Bettye LaVette: Things Will Change

In her wild ride of a memoir, A Woman Like Me (2012), eclectic soul and R&B singer Bettye LaVette spoke of being hung over a 20th-floor balcony of a Manhattan skyscraper by her pimp boyfriend. She revealed that she'd slept with Ben E. King and Otis Redding, and had even spent a minute dabbling in prostitution. She had dropped acid with George Clinton. Finally, she had her moment of satisfaction when she delivered a knockout performance of the Who's "Love, Reign O'er Me" at the 2008 Kennedy Center Honors. In the audience, all agog, were Beyoncé, Barbra Streisand, and Aretha Franklin, all more successful than she.

An incorrigible talker and teller of unvarnished truths—at times to a fault—LaVette, at 71, has earned the kind of respect among fans that comes only to scarred, lusty survivors. Speaking in her sharp, slightly hoarse, yet unmistakable voice, the tall, still willowy LaVette is, most of all, a skilled purveyor of sass.

I interviewed LaVette for the November 2007 issue of Stereophile, two years after the release of her big comeback album, I've Got My Own Hell to Raise, on Anti- Records, a former Orange County punk-rock label that later won fame by signing Tom Waits and Merle Haggard. Always careful to pepper her stories with phrases like, "Now, baby, you know you can't print everything I say, right?," she regaled me with ribald tales of Sam Cooke in various states of undress. "I've seen all those MFs naked!"

Not too many years later, I attended a concert of hers in a theater-size venue of around 1200 seats when, in the middle of her set, and for what I thought was a good reason, I rose from my seat and began to leave. LaVette was mid-stride, stalking the stage in her usual cat-like manner with her practiced mix of songs, commentary, and more than a few jokes that hit. No sooner had I started up the side aisle than her sharp eye spied me. I could almost feel her hot gaze heating up my back. "And where do you think you're going?"

The audience laughed. I quickened my pace, never turning to engage and thus prolong the unfavorable spotlight. Few humans can quicken draw a well-aimed quip—I was content to get out the door with any shred of dignity intact.

LaVette, who is proud to point out that she can still fit into a size 6 dress, still bubbles over with life, despite a singing career filled with the kind of disappointments that are so common in the music business.
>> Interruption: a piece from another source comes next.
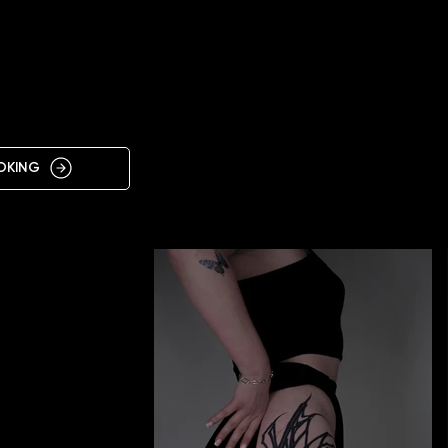
IN
ÓRA
OKING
It's her fearlessness and refusal to be beaten that have led her to Things Have Changed, a collection of covers for Verve—actually, radical reimaginings—of songs by Bob Dylan. According to LaVette, the idea was the brainchild of a friend, Carol Friedman, who's credited as executive producer. LaVette has recorded several Dylan tunes in the past, including "Unbelievable" (from his Under the Red Sky), on her last record, Worthy (2015).

"It isn't something I would have chosen to do. I definitely would not have migrated to this idea," LaVette said from her New Jersey home in a recent interview. "But when the idea came, along with Verve Records, it's kind of hard to turn down."

The process began with LaVette's husband, Kevin Kiley, sitting down to listen to a lot of Dylan records and assemble a list of possible song choices. A raucous soul who routinely laughed during her answers to my many questions, LaVette agreed when I offered to give Kiley serious props for the hours spent listening. "Oh honey, he deserves them! He knows all things music. I'm not a music enthusiast the way he is. I look at it in a very self-centered way. He just likes music. He must have listened to maybe 200 songs, and then he gave me a list of 75 to 100 songs."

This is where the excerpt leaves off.